What you are asked to do ->
Transcription of the full listing is required, character for character.

*** Block opens ***

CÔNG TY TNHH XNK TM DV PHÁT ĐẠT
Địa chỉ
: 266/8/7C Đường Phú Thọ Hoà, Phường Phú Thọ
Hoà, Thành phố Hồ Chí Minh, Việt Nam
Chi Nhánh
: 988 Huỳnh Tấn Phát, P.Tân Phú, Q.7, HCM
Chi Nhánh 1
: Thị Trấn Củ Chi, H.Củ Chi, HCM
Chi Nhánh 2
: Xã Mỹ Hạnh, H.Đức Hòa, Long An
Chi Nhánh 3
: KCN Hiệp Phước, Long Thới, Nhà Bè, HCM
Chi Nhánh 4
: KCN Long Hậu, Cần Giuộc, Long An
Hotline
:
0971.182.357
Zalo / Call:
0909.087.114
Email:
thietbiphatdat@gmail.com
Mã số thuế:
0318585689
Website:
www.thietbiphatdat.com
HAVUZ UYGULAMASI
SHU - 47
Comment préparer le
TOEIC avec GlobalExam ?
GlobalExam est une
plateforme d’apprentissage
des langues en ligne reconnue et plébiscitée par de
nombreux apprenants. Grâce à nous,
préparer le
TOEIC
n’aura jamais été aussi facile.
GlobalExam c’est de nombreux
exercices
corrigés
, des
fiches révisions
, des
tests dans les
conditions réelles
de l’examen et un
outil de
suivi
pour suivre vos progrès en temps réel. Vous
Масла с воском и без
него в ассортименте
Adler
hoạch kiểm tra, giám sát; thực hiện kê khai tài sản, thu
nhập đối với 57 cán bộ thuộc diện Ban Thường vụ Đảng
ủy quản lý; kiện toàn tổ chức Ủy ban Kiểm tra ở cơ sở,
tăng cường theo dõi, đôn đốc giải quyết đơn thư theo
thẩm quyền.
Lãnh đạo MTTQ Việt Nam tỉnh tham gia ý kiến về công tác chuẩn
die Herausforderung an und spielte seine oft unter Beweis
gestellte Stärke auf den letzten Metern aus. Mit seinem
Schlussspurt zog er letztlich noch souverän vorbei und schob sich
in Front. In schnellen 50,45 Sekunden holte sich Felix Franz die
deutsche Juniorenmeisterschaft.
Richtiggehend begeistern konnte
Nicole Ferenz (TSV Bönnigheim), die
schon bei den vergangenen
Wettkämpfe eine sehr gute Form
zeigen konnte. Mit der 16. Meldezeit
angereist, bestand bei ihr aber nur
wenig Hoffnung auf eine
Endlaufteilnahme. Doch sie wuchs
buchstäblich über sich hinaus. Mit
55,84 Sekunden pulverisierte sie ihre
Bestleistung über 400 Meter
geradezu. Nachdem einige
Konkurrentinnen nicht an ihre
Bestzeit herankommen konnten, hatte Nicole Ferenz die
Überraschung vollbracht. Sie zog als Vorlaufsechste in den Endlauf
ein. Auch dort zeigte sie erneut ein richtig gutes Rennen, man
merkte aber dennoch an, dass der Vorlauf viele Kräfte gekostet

*** Block closes ***

Exercise output ->
CÔNG TY TNHH XNK TM DV PHÁT ĐẠT
Địa chỉ
: 266/8/7C Đường Phú Thọ Hoà, Phường Phú Thọ
Hoà, Thành phố Hồ Chí Minh, Việt Nam
Chi Nhánh
: 988 Huỳnh Tấn Phát, P.Tân Phú, Q.7, HCM
Chi Nhánh 1
: Thị Trấn Củ Chi, H.Củ Chi, HCM
Chi Nhánh 2
: Xã Mỹ Hạnh, H.Đức Hòa, Long An
Chi Nhánh 3
: KCN Hiệp Phước, Long Thới, Nhà Bè, HCM
Chi Nhánh 4
: KCN Long Hậu, Cần Giuộc, Long An
Hotline
:
0971.182.357
Zalo / Call:
0909.087.114
Email:
thietbiphatdat@gmail.com
Mã số thuế:
0318585689
Website:
www.thietbiphatdat.com
HAVUZ UYGULAMASI
SHU - 47
Comment préparer le
TOEIC avec GlobalExam ?
GlobalExam est une
plateforme d’apprentissage
des langues en ligne reconnue et plébiscitée par de
nombreux apprenants. Grâce à nous,
préparer le
TOEIC
n’aura jamais été aussi facile.
GlobalExam c’est de nombreux
exercices
corrigés
, des
fiches révisions
, des
tests dans les
conditions réelles
de l’examen et un
outil de
suivi
pour suivre vos progrès en temps réel. Vous
Масла с воском и без
него в ассортименте
Adler
hoạch kiểm tra, giám sát; thực hiện kê khai tài sản, thu
nhập đối với 57 cán bộ thuộc diện Ban Thường vụ Đảng
ủy quản lý; kiện toàn tổ chức Ủy ban Kiểm tra ở cơ sở,
tăng cường theo dõi, đôn đốc giải quyết đơn thư theo
thẩm quyền.
Lãnh đạo MTTQ Việt Nam tỉnh tham gia ý kiến về công tác chuẩn
die Herausforderung an und spielte seine oft unter Beweis
gestellte Stärke auf den letzten Metern aus. Mit seinem
Schlussspurt zog er letztlich noch souverän vorbei und schob sich
in Front. In schnellen 50,45 Sekunden holte sich Felix Franz die
deutsche Juniorenmeisterschaft.
Richtiggehend begeistern konnte
Nicole Ferenz (TSV Bönnigheim), die
schon bei den vergangenen
Wettkämpfe eine sehr gute Form
zeigen konnte. Mit der 16. Meldezeit
angereist, bestand bei ihr aber nur
wenig Hoffnung auf eine
Endlaufteilnahme. Doch sie wuchs
buchstäblich über sich hinaus. Mit
55,84 Sekunden pulverisierte sie ihre
Bestleistung über 400 Meter
geradezu. Nachdem einige
Konkurrentinnen nicht an ihre
Bestzeit herankommen konnten, hatte Nicole Ferenz die
Überraschung vollbracht. Sie zog als Vorlaufsechste in den Endlauf
ein. Auch dort zeigte sie erneut ein richtig gutes Rennen, man
merkte aber dennoch an, dass der Vorlauf viele Kräfte gekostet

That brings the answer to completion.